■ **Task instructions**: Please output exactly the part of the records below that opens with the line containing "October 18, 2022" and closes with the line containing "rk; therefore, a", both lines included, and nothing else.

■ **Recorded information**:

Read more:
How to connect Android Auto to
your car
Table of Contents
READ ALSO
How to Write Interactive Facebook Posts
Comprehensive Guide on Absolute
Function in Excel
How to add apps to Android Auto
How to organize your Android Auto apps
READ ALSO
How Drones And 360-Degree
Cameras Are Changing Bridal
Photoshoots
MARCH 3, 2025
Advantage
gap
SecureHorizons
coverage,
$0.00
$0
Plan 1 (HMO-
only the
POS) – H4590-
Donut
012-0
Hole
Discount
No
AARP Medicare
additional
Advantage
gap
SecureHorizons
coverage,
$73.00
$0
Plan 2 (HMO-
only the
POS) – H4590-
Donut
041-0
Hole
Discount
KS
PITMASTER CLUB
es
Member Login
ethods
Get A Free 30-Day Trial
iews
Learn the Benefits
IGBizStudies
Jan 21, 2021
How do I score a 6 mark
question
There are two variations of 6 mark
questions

--

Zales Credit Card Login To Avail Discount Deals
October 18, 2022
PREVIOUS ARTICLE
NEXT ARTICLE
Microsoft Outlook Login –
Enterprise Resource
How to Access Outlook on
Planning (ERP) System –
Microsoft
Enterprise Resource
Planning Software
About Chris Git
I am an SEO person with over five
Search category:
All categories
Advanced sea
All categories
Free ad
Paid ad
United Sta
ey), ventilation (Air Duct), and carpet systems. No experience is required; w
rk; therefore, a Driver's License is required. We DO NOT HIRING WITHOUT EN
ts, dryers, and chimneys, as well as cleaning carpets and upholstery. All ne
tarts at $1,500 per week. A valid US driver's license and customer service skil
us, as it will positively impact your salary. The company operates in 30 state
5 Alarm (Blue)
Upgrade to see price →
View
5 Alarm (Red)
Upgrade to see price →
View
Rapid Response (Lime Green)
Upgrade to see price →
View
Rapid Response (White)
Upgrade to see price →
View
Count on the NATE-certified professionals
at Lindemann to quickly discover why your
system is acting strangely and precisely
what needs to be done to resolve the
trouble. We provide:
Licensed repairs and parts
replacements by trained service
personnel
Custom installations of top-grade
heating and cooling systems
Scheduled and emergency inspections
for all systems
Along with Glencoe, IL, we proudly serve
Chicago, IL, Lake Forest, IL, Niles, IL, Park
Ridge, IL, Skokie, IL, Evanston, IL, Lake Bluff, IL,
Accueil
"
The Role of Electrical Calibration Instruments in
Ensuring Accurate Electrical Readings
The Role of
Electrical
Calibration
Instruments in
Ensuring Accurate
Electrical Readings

...

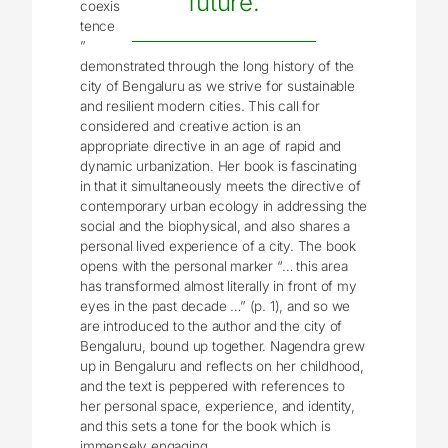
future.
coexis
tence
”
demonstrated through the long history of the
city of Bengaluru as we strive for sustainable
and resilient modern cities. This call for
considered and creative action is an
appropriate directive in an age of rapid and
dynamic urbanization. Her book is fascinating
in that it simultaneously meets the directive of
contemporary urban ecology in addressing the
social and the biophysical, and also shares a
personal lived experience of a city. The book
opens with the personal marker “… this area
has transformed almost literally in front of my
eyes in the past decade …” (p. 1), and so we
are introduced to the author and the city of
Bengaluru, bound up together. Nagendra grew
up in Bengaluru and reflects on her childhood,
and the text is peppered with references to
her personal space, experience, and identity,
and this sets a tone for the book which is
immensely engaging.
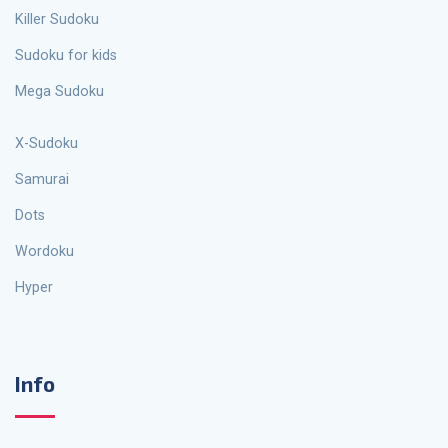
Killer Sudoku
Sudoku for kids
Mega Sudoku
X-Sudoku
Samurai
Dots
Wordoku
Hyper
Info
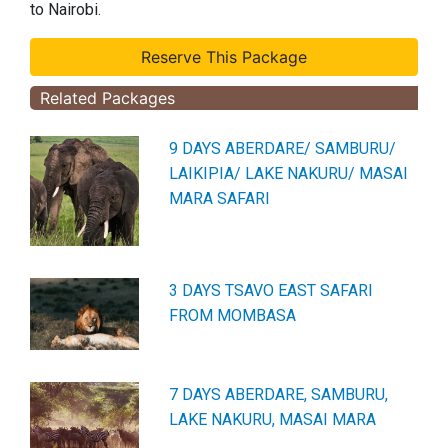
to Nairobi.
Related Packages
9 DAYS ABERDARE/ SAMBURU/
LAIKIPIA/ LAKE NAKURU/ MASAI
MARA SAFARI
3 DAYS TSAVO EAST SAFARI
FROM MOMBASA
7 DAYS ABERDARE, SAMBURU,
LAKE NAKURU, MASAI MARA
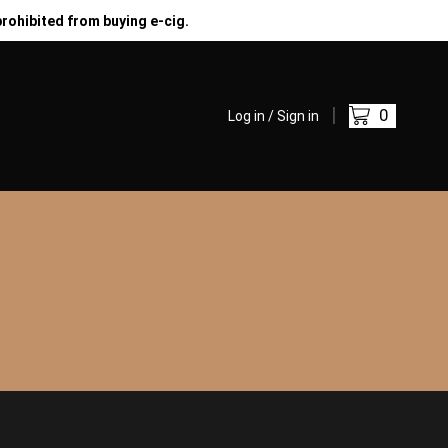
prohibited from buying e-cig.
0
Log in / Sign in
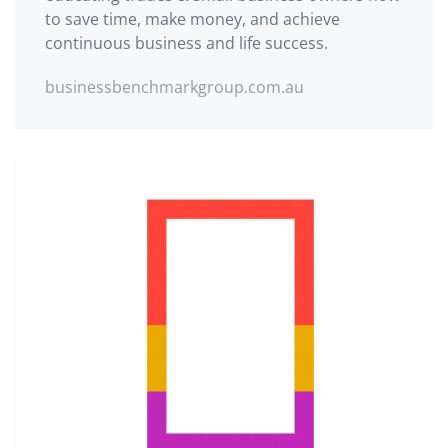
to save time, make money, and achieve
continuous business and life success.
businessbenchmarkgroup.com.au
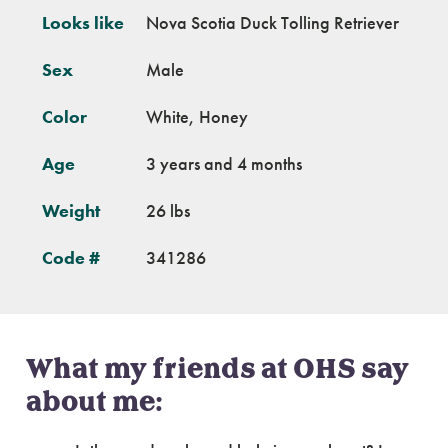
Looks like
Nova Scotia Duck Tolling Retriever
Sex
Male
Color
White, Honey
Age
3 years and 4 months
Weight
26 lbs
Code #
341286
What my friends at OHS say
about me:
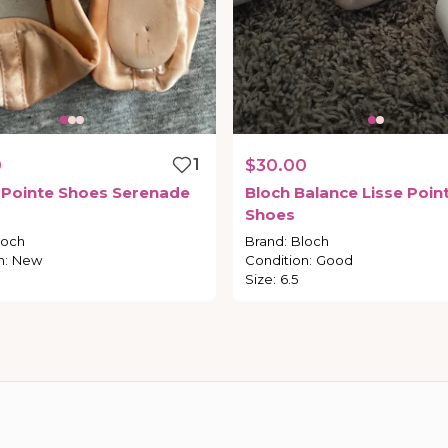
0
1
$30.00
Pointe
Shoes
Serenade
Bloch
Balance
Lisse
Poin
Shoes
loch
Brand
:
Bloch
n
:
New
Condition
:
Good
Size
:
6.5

■ **Solved problem**:
October 18, 2022
PREVIOUS ARTICLE
NEXT ARTICLE
Microsoft Outlook Login –
Enterprise Resource
How to Access Outlook on
Planning (ERP) System –
Microsoft
Enterprise Resource
Planning Software
About Chris Git
I am an SEO person with over five
Search category:
All categories
Advanced sea
All categories
Free ad
Paid ad
United Sta
ey), ventilation (Air Duct), and carpet systems. No experience is required; w
rk; therefore, a Driver's License is required. We DO NOT HIRING WITHOUT EN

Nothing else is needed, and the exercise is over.